At first I was numb, dizzy, and then my hand went up to the sudden searing pain on my cheek and came back covered in blood.

“Lumen,” Roy said. “I’m sorry. I—”

“Shut up,” I said. “Just be quiet for a minute.”

I looked at myself in a mirror hanging on his wall, and I was surprised. There was a girl, a long gash on the side of her face, bleeding fluently, something unfocused in her eyes. That was me.

“Goddamn it,” Roy was saying behind me, and when I turned I found he wasn’t speaking to me at all. He was pacing the floor, his fists pressed tight against his eyes. “Goddamn it,” he said again. “I don’t know how. I don’t know how.” He took one of his fists and rapped his knuckles hard against his skull. “She shouldn’t be here,” he said. “I hurt her. I broke her.”
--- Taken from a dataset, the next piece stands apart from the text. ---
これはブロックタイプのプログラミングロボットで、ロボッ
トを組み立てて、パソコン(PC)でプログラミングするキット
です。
And there was nothing pretty about it, nothing dramatic. This had nothing to do with the rituals of our little town, nothing to do with breaching or the cycles of the moon. This was something different, horrible in its plainness. His rage, my bloodied face, his fists, my shame. These were not the primal forces of the earth working through our polluted souls, not the bright clamor of youth in the stark urban fields of the modern age. It was just small and ugly and wrong.
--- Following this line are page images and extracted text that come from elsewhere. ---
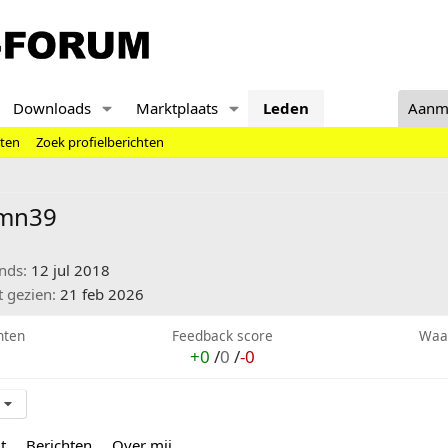
Downloads
Marktplaats
Leden
Aanm
hten
Zoek profielberichten
mn39
inds
12 jul 2018
t gezien
21 feb 2026
hten
Feedback score
Waa
+0
/
0
/
-0
t
Berichten
Over mij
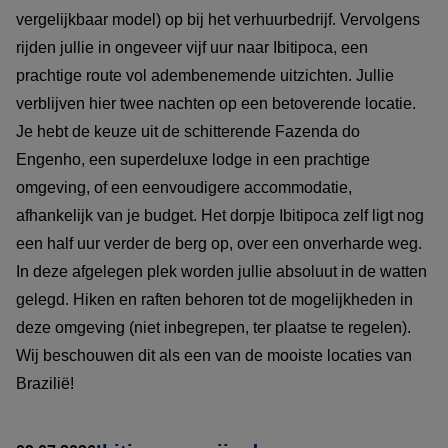
vergelijkbaar model) op bij het verhuurbedrijf. Vervolgens
rijden jullie in ongeveer vijf uur naar Ibitipoca, een
prachtige route vol adembenemende uitzichten. Jullie
verblijven hier twee nachten op een betoverende locatie.
Je hebt de keuze uit de schitterende Fazenda do
Engenho, een superdeluxe lodge in een prachtige
omgeving, of een eenvoudigere accommodatie,
afhankelijk van je budget. Het dorpje Ibitipoca zelf ligt nog
een half uur verder de berg op, over een onverharde weg.
In deze afgelegen plek worden jullie absoluut in de watten
gelegd. Hiken en raften behoren tot de mogelijkheden in
deze omgeving (niet inbegrepen, ter plaatse te regelen).
Wij beschouwen dit als een van de mooiste locaties van
Brazilië!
The hospital was closer than my house, so I rode there, my bicycle serpentining across the road in my dizziness. I wasn’t sure if I would make it. By the time I got there, the front of my shirt was soaked and sticky with blood. I told them I fell. They treated me immediately, calling my father, giving me six stitches. A plastic surgeon was called in, since the wound was on my face. Everyone was very concerned.

The hospital was tidy and clean. It reminded me of civilized places. Places I didn’t belong. Places I was too ashamed to go back to.

*



After the stitches, I asked the nurse if I could use the bathroom. I felt funny, and in the bathroom I discovered blood on the insides of my thighs. At first I thought that maybe Roy had injured me—but then I realized what it was. I wasn’t amenorrheic anymore.

It hadn’t been a very long time since I had incanted magic words to romance my blood into flowing. But now it seemed like I had traveled a great distance from those fancies. I had grown accustomed to blood of all kinds. This was just a period.